A capoeira angola pastiniana ou tradicional é composta atualmente por diferentes grupos de capoeira, sendo que todos têm como característica comum, a reivindicação do pertencimento à linhagem de mestre Pastinha e a critica à “descaracterização” da capoeira regional, criada por mestre Bimba e acentuada a partir da capoeira contemporânea. Estas idéias se difundiram primeiramente entre as décadas de 40 e 70 pelo próprio mestre Pastinha e posteriormente a partir dos anos 80, por mestre Moraes. Atualmente existem vários grupos de capoeira que se denominam “tradicionais pela escola de mestre Pastinha”, e detentores da “pureza da capoeira.

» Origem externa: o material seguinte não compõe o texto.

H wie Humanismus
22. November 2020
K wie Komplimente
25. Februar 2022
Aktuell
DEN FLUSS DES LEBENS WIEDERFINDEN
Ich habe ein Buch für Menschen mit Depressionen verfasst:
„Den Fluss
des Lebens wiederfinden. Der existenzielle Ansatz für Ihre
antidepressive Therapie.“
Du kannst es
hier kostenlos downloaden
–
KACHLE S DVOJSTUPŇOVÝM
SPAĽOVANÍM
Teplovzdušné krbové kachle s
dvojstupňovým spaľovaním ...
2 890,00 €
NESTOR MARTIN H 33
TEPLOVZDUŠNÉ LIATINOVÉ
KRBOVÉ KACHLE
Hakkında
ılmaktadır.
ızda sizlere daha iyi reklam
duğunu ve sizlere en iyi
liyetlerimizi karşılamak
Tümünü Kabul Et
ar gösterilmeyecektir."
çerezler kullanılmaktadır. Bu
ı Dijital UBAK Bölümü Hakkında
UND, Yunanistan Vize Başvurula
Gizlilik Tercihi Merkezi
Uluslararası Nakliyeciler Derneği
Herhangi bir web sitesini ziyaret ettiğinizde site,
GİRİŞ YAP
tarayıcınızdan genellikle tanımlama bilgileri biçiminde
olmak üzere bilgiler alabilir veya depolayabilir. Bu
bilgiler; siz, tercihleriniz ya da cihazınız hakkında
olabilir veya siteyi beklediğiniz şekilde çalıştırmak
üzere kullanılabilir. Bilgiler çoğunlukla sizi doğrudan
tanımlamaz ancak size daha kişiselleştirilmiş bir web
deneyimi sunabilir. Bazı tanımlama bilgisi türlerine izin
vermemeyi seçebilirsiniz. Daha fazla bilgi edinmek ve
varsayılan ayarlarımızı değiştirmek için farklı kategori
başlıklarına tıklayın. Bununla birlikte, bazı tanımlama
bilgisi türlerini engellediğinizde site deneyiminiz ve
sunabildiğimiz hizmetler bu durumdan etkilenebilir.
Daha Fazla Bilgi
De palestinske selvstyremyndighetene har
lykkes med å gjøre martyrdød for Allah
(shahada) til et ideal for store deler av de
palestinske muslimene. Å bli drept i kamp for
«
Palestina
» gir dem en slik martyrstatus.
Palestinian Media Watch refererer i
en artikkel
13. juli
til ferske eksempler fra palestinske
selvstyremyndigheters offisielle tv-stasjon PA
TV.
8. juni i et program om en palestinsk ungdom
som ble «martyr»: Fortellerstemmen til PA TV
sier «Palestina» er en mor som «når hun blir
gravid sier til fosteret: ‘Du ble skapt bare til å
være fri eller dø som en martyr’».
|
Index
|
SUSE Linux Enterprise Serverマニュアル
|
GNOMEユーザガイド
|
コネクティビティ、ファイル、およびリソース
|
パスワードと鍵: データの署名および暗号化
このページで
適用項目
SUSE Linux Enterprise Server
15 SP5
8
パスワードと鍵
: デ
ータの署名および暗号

Rosangela Costa Araújo, a mestra Janja, do grupo Nzinga e iniciada na capoeira no grupo GCAP, descreve os fundamentos desta escola de capoeira, em sua tese de doutorado em educação. Seu estudo apresenta a capoeira angola proposta pela escola pastiniana como uma “práxis educativa fundada na ancestralidade, na oralidade a na comunidade”.  Estes três pilares a que se refere apontam os “princípios de pertencimento à dinâmica das tradições africanas no Brasil, dialogando sobre a resistência negra e sua permanência nos fazeres educacionais”. Araújo afirma que “a capoeira angola se fortalece pela relação de fidelidade de seus praticantes aos fundamentos das suas bases ancestrais”. A ancestralidade a que se refere, remete a mestre Pastinha e seus ensinamentos e reflexões, sendo esta a matriz de uma descendência. A oralidade é tida como a principal via de condução do conhecimento, pela valorização da escola à uma técnica de educação tradicional africana. E, por fim, comunidade se refere a grupos formados por um ou mais líderes que partilham os mesmos códigos de pertencimento e símbolos de identidade.

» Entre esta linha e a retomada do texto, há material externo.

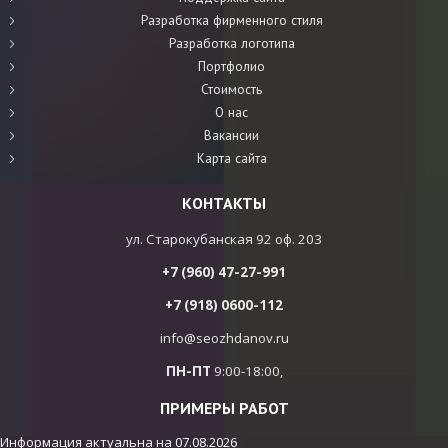
Разработка фирменного стиля
Разработка логотипа
Портфолио
Стоимость
О нас
Вакансии
Карта сайта
КОНТАКТЫ
ул. Старокубанская 92 оф. 203
+7 (960) 47-27-991
+7 (918) 0600-112
info@seozhdanov.ru
ПН-ПТ
9:00-18:00,
ПРИМЕРЫ РАБОТ
Информация актуальна на
07.08.2026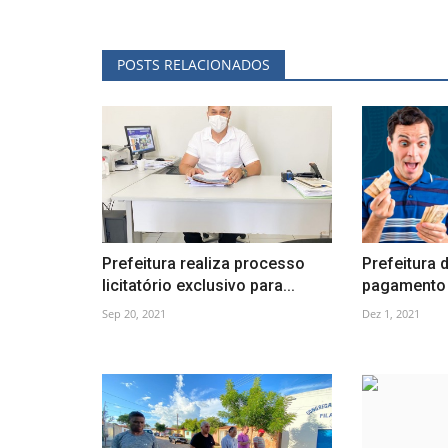
POSTS RELACIONADOS
Prefeitura realiza processo
Prefeitura 
licitatório exclusivo para...
pagamento d
Sep 20, 2021
Dez 1, 2021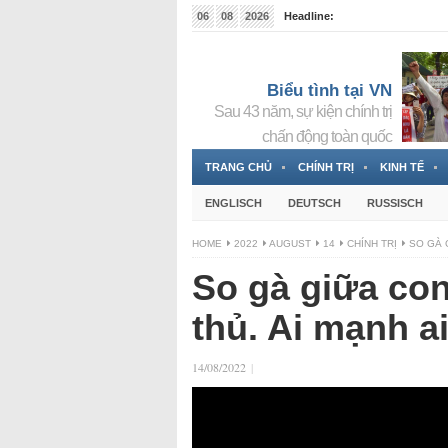
06
08
2026
Headline:
Đài phát thanh và Truyền hình nhà nước Slovakia (
Đức!
3 Jahren ago
Biểu tình tại VN
Sau 43 năm, sự kiện chính trị
chấn động toàn quốc
TRANG CHỦ
CHÍNH TRỊ
KINH TẾ
ENGLISCH
DEUTSCH
RUSSISCH
HOME
2022
AUGUST
14
CHÍNH TRỊ
SO GÀ 
So gà giữa con
thủ. Ai mạnh a
14/08/2022
|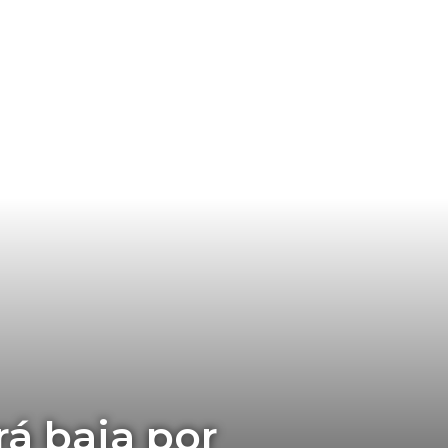
rá baja por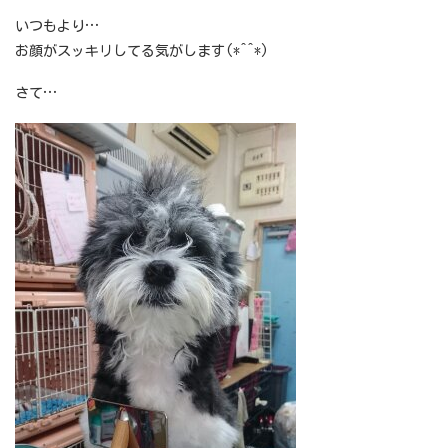
いつもより…
お顔がスッキリしてる気がします(*^^*)
さて…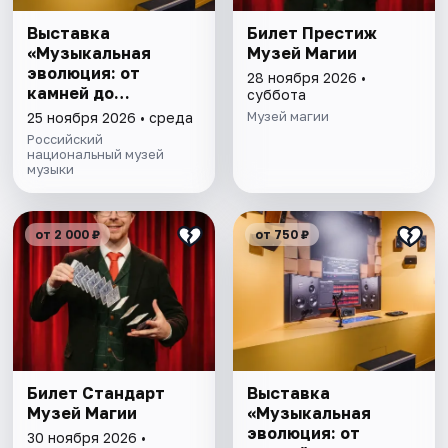
Выставка
Билет Престиж
«Музыкальная
Музей Магии
эволюция: от
28 ноября 2026 •
камней до
суббота
нейросети»
Музей магии
25 ноября 2026 • среда
Российский
национальный музей
музыки
от 2 000 ₽
от 750 ₽
Билет Стандарт
Выставка
Музей Магии
«Музыкальная
эволюция: от
30 ноября 2026 •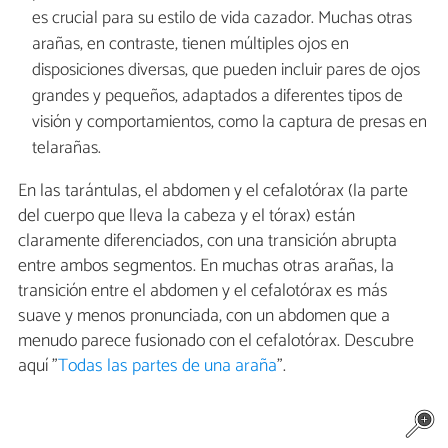
es crucial para su estilo de vida cazador. Muchas otras
arañas, en contraste, tienen múltiples ojos en
disposiciones diversas, que pueden incluir pares de ojos
grandes y pequeños, adaptados a diferentes tipos de
visión y comportamientos, como la captura de presas en
telarañas.
En las tarántulas, el abdomen y el cefalotórax (la parte
del cuerpo que lleva la cabeza y el tórax) están
claramente diferenciados, con una transición abrupta
entre ambos segmentos. En muchas otras arañas, la
transición entre el abdomen y el cefalotórax es más
suave y menos pronunciada, con un abdomen que a
menudo parece fusionado con el cefalotórax. Descubre
aquí "
Todas las partes de una araña
".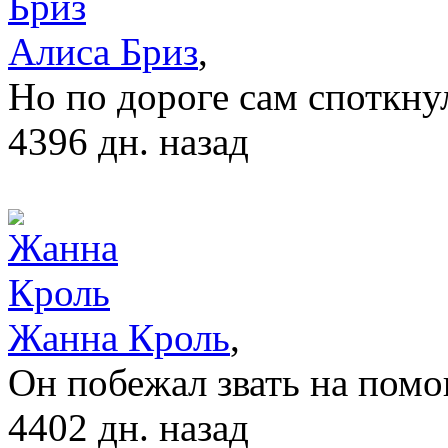
Алиса Бриз
,
Но по дороге сам споткну
4396 дн. назад
Жанна Кроль
,
Он побежал звать на пом
4402 дн. назад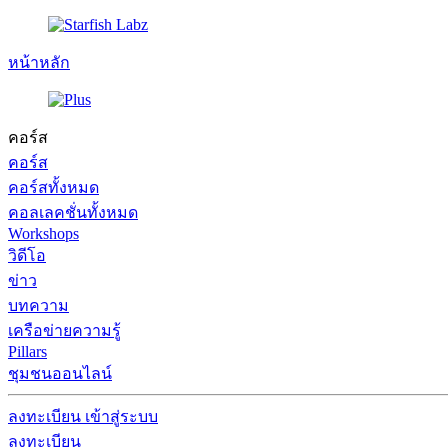
หน้าหลัก
คอร์ส
คอร์ส
คอร์สทั้งหมด
คอลเลคชั่นทั้งหมด
Workshops
วิดีโอ
ข่าว
บทความ
เครือข่ายความรู้
Pillars
ชุมชนออนไลน์
ลงทะเบียน
เข้าสู่ระบบ
ลงทะเบียน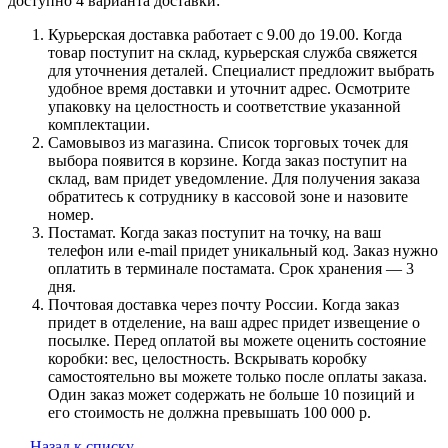
доступно 4 варианта доставки:
Курьерская доставка работает с 9.00 до 19.00. Когда
товар поступит на склад, курьерская служба свяжется
для уточнения деталей. Специалист предложит выбрать
удобное время доставки и уточнит адрес. Осмотрите
упаковку на целостность и соответствие указанной
комплектации.
Самовывоз из магазина. Список торговых точек для
выбора появится в корзине. Когда заказ поступит на
склад, вам придет уведомление. Для получения заказа
обратитесь к сотруднику в кассовой зоне и назовите
номер.
Постамат. Когда заказ поступит на точку, на ваш
телефон или e-mail придет уникальный код. Заказ нужно
оплатить в терминале постамата. Срок хранения — 3
дня.
Почтовая доставка через почту России. Когда заказ
придет в отделение, на ваш адрес придет извещение о
посылке. Перед оплатой вы можете оценить состояние
коробки: вес, целостность. Вскрывать коробку
самостоятельно вы можете только после оплаты заказа.
Один заказ может содержать не больше 10 позиций и
его стоимость не должна превышать 100 000 р.
Назад к списку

            A questão da identidade é algo muito forte entre os praticantes de capoeira da escola pastiniana. Nos diversos grupos e contextos geográficos em que estes se inserem, é fácil distingui-los de capoeiristas de outras modalidades. Em geral tais grupos permanecem unidos sob uma mesma tradição, obedecendo a uma mesma forma de entender os fundamentos, as formas de cantar, tocar os instrumentos e de usar os mesmos uniformes (em geral calça social com cinto, camiseta - que deve sempre estar por dentro da calça-, e sapato fechado). Essa mesma forma sempre estará remetendo ao velho mestre Pastinha. Mais que isso, a identidade se fortifica a partir da negação à identidade da capoeira regional e contemporânea, sendo freqüentes afirmações no sentido de que “só angola” é a capoeira “verdadeira”.